YOUR TASK: Copy every record below exactly, leaving out any pictures.

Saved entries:
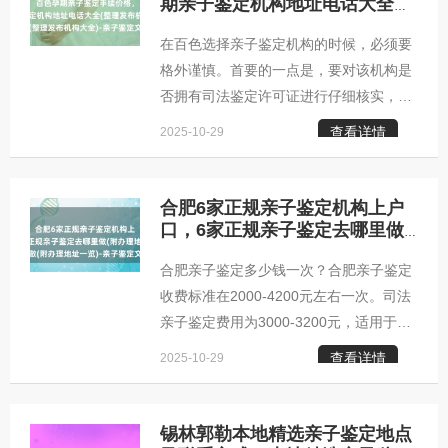
儿亲子鉴定费用较高，约3800-4200元，
期亲子鉴定机构地址电话大全
(整理发布机构大全)-亲子鉴定文
采用先进技术确保孕期检测安全。此外，
在百色选择亲子鉴定机构的时候，必须要
章
特殊样本（如烟蒂、口香糖等）或加急服
格外谨慎。首要的一点是，要对该机构是
务可能产生额外费用。选择正规鉴定机构
否拥有司法鉴定许可证进行仔细核实，同
时，需确认其是否具备CMA/CNAS资质，
时还要确认其是否具备开展法医物证鉴定
以确保检测结果的准确性和费用的
查看详情
2025-10-29
的专业资格。这两项资质是评判一个百色
亲子鉴定机构是否合规、专业的重要指
标。更为关键的是，一家出色的亲子鉴定
合肥6家正规亲子鉴定机构上户
机构应当具备自有的实验室，并且这个实
口，6家正规亲子鉴定去哪里做
(附办理地址一览)-亲子鉴定文章
验室要装配有高端的仪器设备。其中，
合肥亲子鉴定多少钱一次？合肥亲子鉴定
PCR仪器是不可或缺的。只有配备了这些
收费标准在2000-4200元左右一次。司法
设备，才能够保证检测结果的精确性和可
亲子鉴定费用为3000-3200元，适用于补
信度。百色柚子基因亲子鉴定咨询中心地
办出生证、上户、移民公证等司法用途；
址：百色市银盆岭奥克斯国际公寓B座咨
查看详情
2025-10-29
无创胎儿亲子鉴定费用为3800-4200元，
询范围：百色市司法亲子鉴定，百色
适用于孕期妈妈确认胎儿与疑父的亲子关
系；个人隐私亲子鉴定费用为2000-2200
锡林郭勒本地精选亲子鉴定地点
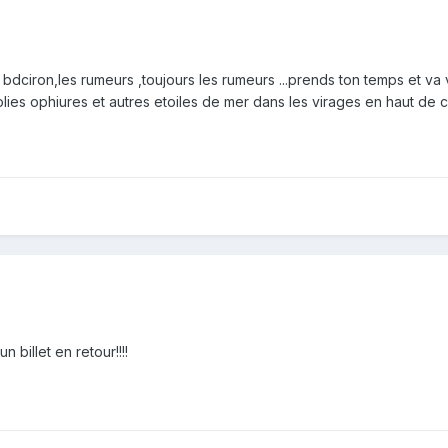
bdciron,les rumeurs ,toujours les rumeurs ...prends ton temps et va vo
olies ophiures et autres etoiles de mer dans les virages en haut de ce
n billet en retour!!!!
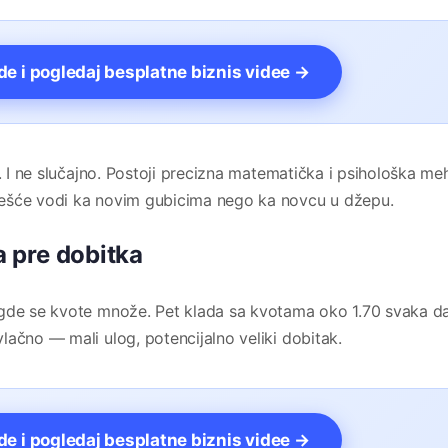
vde i pogledaj besplatne biznis videe →
a. I ne slučajno. Postoji precizna matematička i psihološka me
češće vodi ka novim gubicima nego ka novcu u džepu.
 pre dobitka
 gde se kvote množe. Pet klada sa kvotama oko 1.70 svaka d
lačno — mali ulog, potencijalno veliki dobitak.
vde i pogledaj besplatne biznis videe →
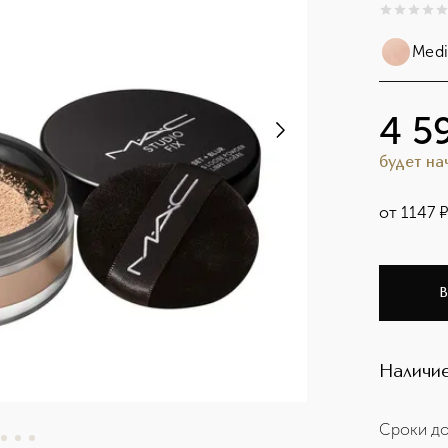
0
из
5
0
Med
4 5
будет н
от
1147
В
Наличие
Сроки до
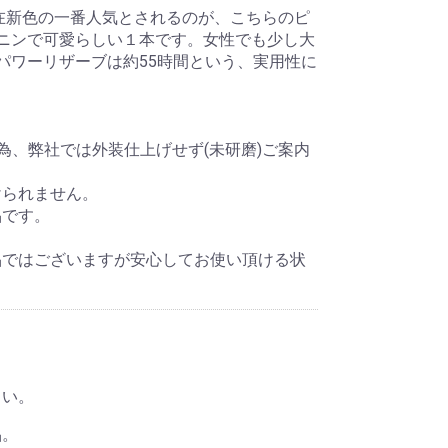
在新色の一番人気とされるのが、こちらのピ
ニンで可愛らしい１本です。女性でも少し大
でパワーリザーブは約55時間という、実用性に
為、弊社では外装仕上げせず(未研磨)ご案内
けられません。
品です。
品ではございますが安心してお使い頂ける状
さい。
品。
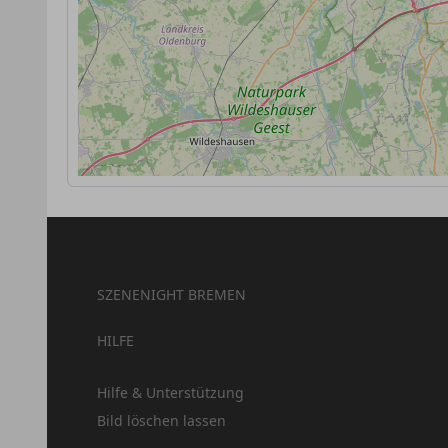
SZENENIGHT BREMEN
HILFE
Hilfe & Unterstützung
Bild löschen lassen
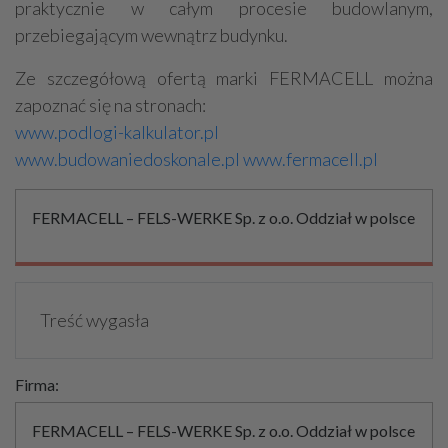
praktycznie w całym procesie budowlanym,
przebiegającym wewnątrz budynku.
Ze szczegółową ofertą marki FERMACELL można
zapoznać się na stronach:
www.podlogi-kalkulator.pl
www.budowaniedoskonale.pl
www.fermacell.pl
FERMACELL – FELS-WERKE Sp. z o.o. Oddział w polsce
Treść wygasła
Firma:
FERMACELL – FELS-WERKE Sp. z o.o. Oddział w polsce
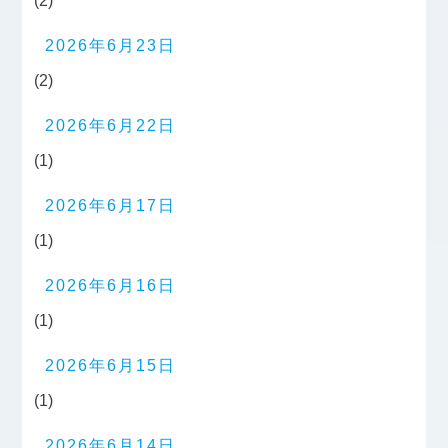
(2)
2026年6月23日
(2)
2026年6月22日
(1)
2026年6月17日
(1)
2026年6月16日
(1)
2026年6月15日
(1)
2026年6月14日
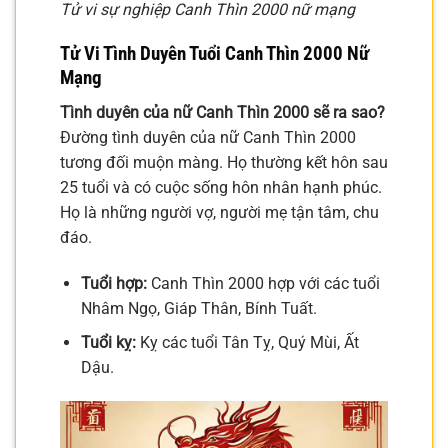
Tử vi sự nghiệp Canh Thìn 2000 nữ mạng
Tử Vi Tình Duyên Tuổi Canh Thìn 2000 Nữ
Mạng
Tình duyên của nữ Canh Thìn 2000 sẽ ra sao?
Đường tình duyên của nữ Canh Thìn 2000
tương đối muộn màng. Họ thường kết hôn sau
25 tuổi và có cuộc sống hôn nhân hạnh phúc.
Họ là những người vợ, người mẹ tận tâm, chu
đáo.
Tuổi hợp:
Canh Thìn 2000 hợp với các tuổi
Nhâm Ngọ, Giáp Thân, Bính Tuất.
Tuổi kỵ:
Kỵ các tuổi Tân Tỵ, Quý Mùi, Ất
Dậu.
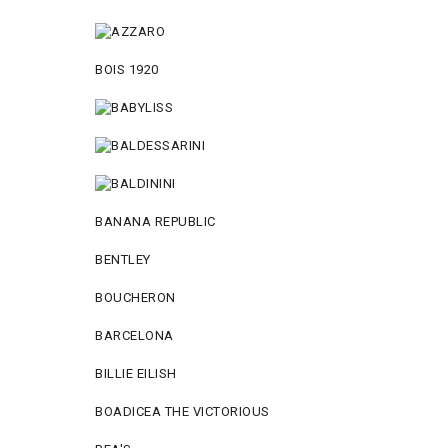
BOIS 1920
BANANA REPUBLIC
BENTLEY
BOUCHERON
BARCELONA
BILLIE EILISH
BOADICEA THE VICTORIOUS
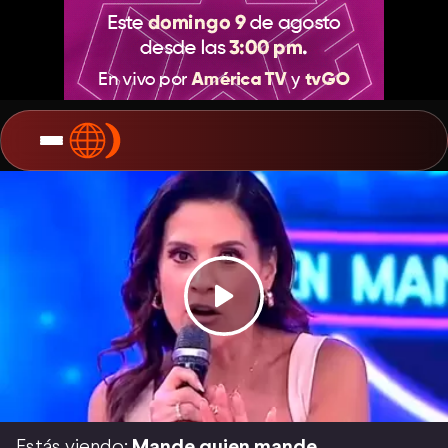
Estás viendo:
Mande quien mande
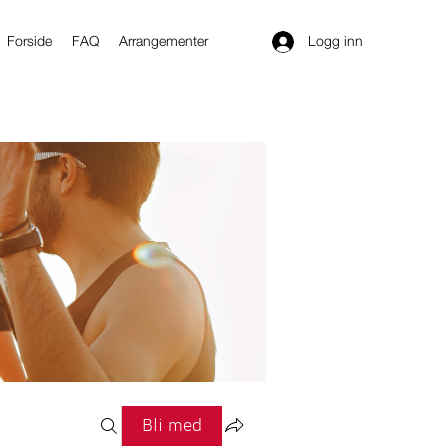
Logg inn
Forside
FAQ
Arrangementer
Bli med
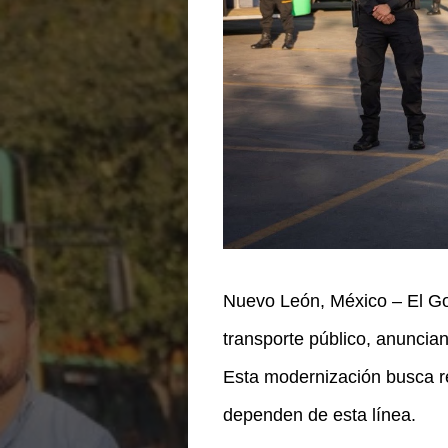
Nuevo León, México – El Go
transporte público, anuncia
Esta modernización busca re
dependen de esta línea.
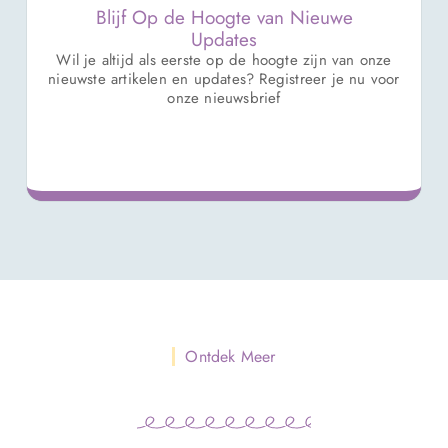
Blijf Op de Hoogte van Nieuwe
Updates
Wil je altijd als eerste op de hoogte zijn van onze
nieuwste artikelen en updates? Registreer je nu voor
onze nieuwsbrief
Ontdek Meer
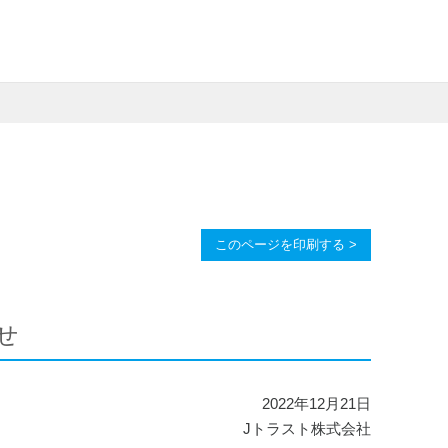
このページを印刷する >
せ
2022年12月21日
Jトラスト株式会社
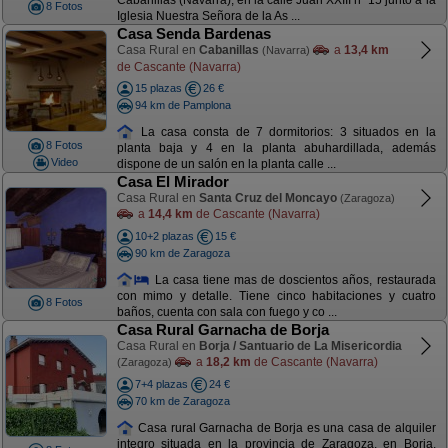
Cabanillas (Navarra), en la calle Juan XXIII nº 15 junto a la
8 Fotos
Iglesia Nuestra Señora de la As ...
Casa Senda Bardenas
Casa Rural en
Cabanillas
a
13,4 km
(Navarra)
de Cascante (Navarra)
15 plazas
26 €
94 km de Pamplona
La casa consta de 7 dormitorios: 3 situados en la
8 Fotos
planta baja y 4 en la planta abuhardillada, además
Video
dispone de un salón en la planta calle ...
Casa El Mirador
Casa Rural en
Santa Cruz del Moncayo
(Zaragoza)
a
14,4 km
de Cascante (Navarra)
10+2 plazas
15 €
90 km de Zaragoza
La casa tiene mas de doscientos años, restaurada
con mimo y detalle. Tiene cinco habitaciones y cuatro
8 Fotos
baños, cuenta con sala con fuego y co ...
Casa Rural Garnacha de Borja
Casa Rural en
Borja / Santuario de La Misericordia
a
18,2 km
de Cascante (Navarra)
(Zaragoza)
7+4 plazas
24 €
70 km de Zaragoza
Casa rural Garnacha de Borja es una casa de alquiler
integro situada en la provincia de Zaragoza, en Borja,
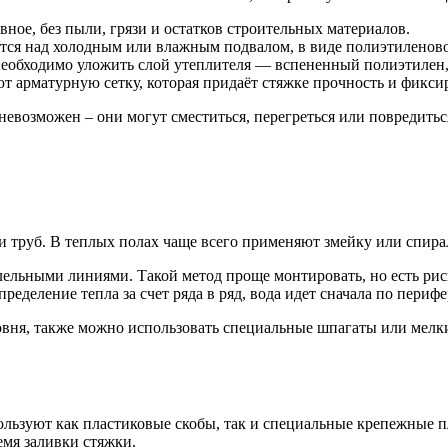
овное, без пыли, грязи и остатков строительных материалов.
ется над холодным или влажным подвалом, в виде полиэтиленов
 необходимо уложить слой утеплителя — вспененный полиэтилен
ют арматурную сетку, которая придаёт стяжке прочность и фикси
евозможен – они могут сместиться, перегреться или повредитьс
 труб. В теплых полах чаще всего применяют змейку или спирал
ельными линиями. Такой метод проще монтировать, но есть риск
ределение тепла за счет ряда в ряд, вода идет сначала по перифе
овня, также можно использовать специальные шпагаты или мелк
ользуют как пластиковые скобы, так и специальные крепежные
емя заливки стяжки.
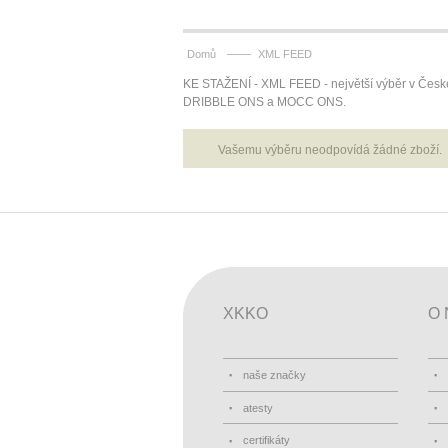
——
Domů
XML FEED
KE STAŽENÍ - XML FEED - největší výběr v Čes
DRIBBLE ONS a MOCC ONS.
Vašemu výběru neodpovídá žádné zboží.
XKKO
O 
naše značky
atesty
certifikáty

TASK RESPONSE:
儿亲子鉴定费用较高，约3800-4200元，
期亲子鉴定机构地址电话大全
(整理发布机构大全)-亲子鉴定文
采用先进技术确保孕期检测安全。此外，
在百色选择亲子鉴定机构的时候，必须要
章
特殊样本（如烟蒂、口香糖等）或加急服
格外谨慎。首要的一点是，要对该机构是
务可能产生额外费用。选择正规鉴定机构
否拥有司法鉴定许可证进行仔细核实，同
时，需确认其是否具备CMA/CNAS资质，
时还要确认其是否具备开展法医物证鉴定
以确保检测结果的准确性和费用的
查看详情
2025-10-29
的专业资格。这两项资质是评判一个百色
亲子鉴定机构是否合规、专业的重要指
标。更为关键的是，一家出色的亲子鉴定
合肥6家正规亲子鉴定机构上户
机构应当具备自有的实验室，并且这个实
口，6家正规亲子鉴定去哪里做
(附办理地址一览)-亲子鉴定文章
验室要装配有高端的仪器设备。其中，
合肥亲子鉴定多少钱一次？合肥亲子鉴定
PCR仪器是不可或缺的。只有配备了这些
收费标准在2000-4200元左右一次。司法
设备，才能够保证检测结果的精确性和可
亲子鉴定费用为3000-3200元，适用于补
信度。百色柚子基因亲子鉴定咨询中心地
办出生证、上户、移民公证等司法用途；
址：百色市银盆岭奥克斯国际公寓B座咨
查看详情
2025-10-29
无创胎儿亲子鉴定费用为3800-4200元，
询范围：百色市司法亲子鉴定，百色
适用于孕期妈妈确认胎儿与疑父的亲子关
系；个人隐私亲子鉴定费用为2000-2200
锡林郭勒本地精选亲子鉴定地点
bdciron,les rumeurs ,toujours les rumeurs ...prends ton temps et va vo
olies ophiures et autres etoiles de mer dans les virages en haut de ce
n billet en retour!!!!
vde i pogledaj besplatne biznis videe →
a. I ne slučajno. Postoji precizna matematička i psihološka me
češće vodi ka novim gubicima nego ka novcu u džepu.
 pre dobitka
 gde se kvote množe. Pet klada sa kvotama oko 1.70 svaka d
lačno — mali ulog, potencijalno veliki dobitak.
vde i pogledaj besplatne biznis videe →
0
из
5
0
Med
4 5
будет н
от
1147
В
Наличие
Сроки до
在新色の一番人気とされるのが、こちらのピ
ニンで可愛らしい１本です。女性でも少し大
でパワーリザーブは約55時間という、実用性に
為、弊社では外装仕上げせず(未研磨)ご案内
けられません。
品です。
品ではございますが安心してお使い頂ける状
さい。
品。
SZENENIGHT BREMEN
HILFE
Hilfe & Unterstützung
Bild löschen lassen
praktycznie w całym procesie budowlanym,
przebiegającym wewnątrz budynku.
Ze szczegółową ofertą marki FERMACELL można
zapoznać się na stronach:
www.podlogi-kalkulator.pl
www.budowaniedoskonale.pl
www.fermacell.pl
FERMACELL – FELS-WERKE Sp. z o.o. Oddział w polsce
Treść wygasła
Firma:
FERMACELL – FELS-WERKE Sp. z o.o. Oddział w polsce
(2)
2026年6月23日
(2)
2026年6月22日
(1)
2026年6月17日
(1)
2026年6月16日
(1)
2026年6月15日
(1)
2026年6月14日
Tử vi sự nghiệp Canh Thìn 2000 nữ mạng
Tử Vi Tình Duyên Tuổi Canh Thìn 2000 Nữ
Mạng
Tình duyên của nữ Canh Thìn 2000 sẽ ra sao?
Đường tình duyên của nữ Canh Thìn 2000
tương đối muộn màng. Họ thường kết hôn sau
25 tuổi và có cuộc sống hôn nhân hạnh phúc.
Họ là những người vợ, người mẹ tận tâm, chu
đáo.
Tuổi hợp:
Canh Thìn 2000 hợp với các tuổi
Nhâm Ngọ, Giáp Thân, Bính Tuất.
Tuổi kỵ:
Kỵ các tuổi Tân Tỵ, Quý Mùi, Ất
Dậu.
BOIS 1920
BANANA REPUBLIC
BENTLEY
BOUCHERON
BARCELONA
BILLIE EILISH
BOADICEA THE VICTORIOUS
Estás viendo:
Mande quien mande
Logg inn
Forside
FAQ
Arrangementer
Bli med
Nuevo León, México – El Go
transporte público, anuncia
Esta modernización busca re
dependen de esta línea.
Blijf Op de Hoogte van Nieuwe
Updates
Wil je altijd als eerste op de hoogte zijn van onze
nieuwste artikelen en updates? Registreer je nu voor
onze nieuwsbrief
Ontdek Meer
このページを印刷する >
せ
2022年12月21日
Jトラスト株式会社
Cabanillas (Navarra), en la calle Juan XXIII nº 15 junto a la
8 Fotos
Iglesia Nuestra Señora de la As ...
Casa Senda Bardenas
Casa Rural en
Cabanillas
a
13,4 km
(Navarra)
de Cascante (Navarra)
15 plazas
26 €
94 km de Pamplona
La casa consta de 7 dormitorios: 3 situados en la
8 Fotos
planta baja y 4 en la planta abuhardillada, además
Video
dispone de un salón en la planta calle ...
Casa El Mirador
Casa Rural en
Santa Cruz del Moncayo
(Zaragoza)
a
14,4 km
de Cascante (Navarra)
10+2 plazas
15 €
90 km de Zaragoza
La casa tiene mas de doscientos años, restaurada
con mimo y detalle. Tiene cinco habitaciones y cuatro
8 Fotos
baños, cuenta con sala con fuego y co ...
Casa Rural Garnacha de Borja
Casa Rural en
Borja / Santuario de La Misericordia
a
18,2 km
de Cascante (Navarra)
(Zaragoza)
7+4 plazas
24 €
70 km de Zaragoza
Casa rural Garnacha de Borja es una casa de alquiler
integro situada en la provincia de Zaragoza, en Borja,
овное, без пыли, грязи и остатков строительных материалов.
ется над холодным или влажным подвалом, в виде полиэтиленов
 необходимо уложить слой утеплителя — вспененный полиэтилен
ют арматурную сетку, которая придаёт стяжке прочность и фикси
евозможен – они могут сместиться, перегреться или повредитьс
 труб. В теплых полах чаще всего применяют змейку или спирал
ельными линиями. Такой метод проще монтировать, но есть риск
ределение тепла за счет ряда в ряд, вода идет сначала по перифе
овня, также можно использовать специальные шпагаты или мелк
ользуют как пластиковые скобы, так и специальные крепежные
емя заливки стяжки.
——
Domů
XML FEED
KE STAŽENÍ - XML FEED - největší výběr v Čes
DRIBBLE ONS a MOCC ONS.
Vašemu výběru neodpovídá žádné zboží.
XKKO
O 
naše značky
atesty
certifikáty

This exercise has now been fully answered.